A controversial government plan to create a vast database containing patients' records and medical details is set to be advanced by a £1 billion technology fund, it has been announced.
Health Secretary Jeremy Hunt, has argued that the sharing of private details is needed in order to cut down on the large amount of paperwork doctors and nurses are required to fill out and so help reduce the strain on NHS departments.
However privacy campaigners and experts have argued that patient fear of having everything they tell a doctor potentially accessible by third parties could hamper the care they receive.
Ross Anderson, professor of security engineering at Cambridge University, told the Guardian that the "government is not thinking it through", adding that when a similar trial was carried out in Oxford, "low-income mothers refused to talk to GPs about postnatal depression because they were worried that it would get back to social services."

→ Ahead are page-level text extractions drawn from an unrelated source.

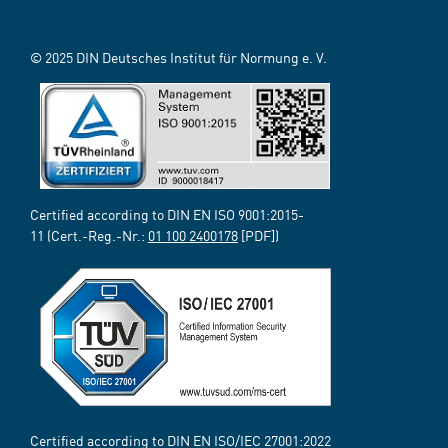
© 2025 DIN Deutsches Institut für Normung e. V.
Certified according to DIN EN ISO 9001:2015-
11 (Cert.-Reg.-Nr.:
01 100 2400178
[PDF])
Certified according to DIN EN ISO/IEC 27001:2022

In July, it was revealed that the NHS wants to reduce the cost to researchers who wish to access patient's medical data to just £1. Currently, it costs around £30,000.
The £1 billion in funding will be used to build new computer systems to enable hospitals, GPs', doctors and social workers to easily access and share patients' records electronically. Hunt said this means healthcare professionals "will be able to give [patients] personal and effective treatment with full knowledge of their care history".
"The public are rightly sceptical about NHS IT after the failures of the past. But we can't let past failures hold patients back from seeing the benefits of the technology revolution that is transforming services all around us," said Hunt.
"Technology is key to helping our A&E staff meet the massive demand they face as the population increases and ages. This is something on which the government must and will succeed."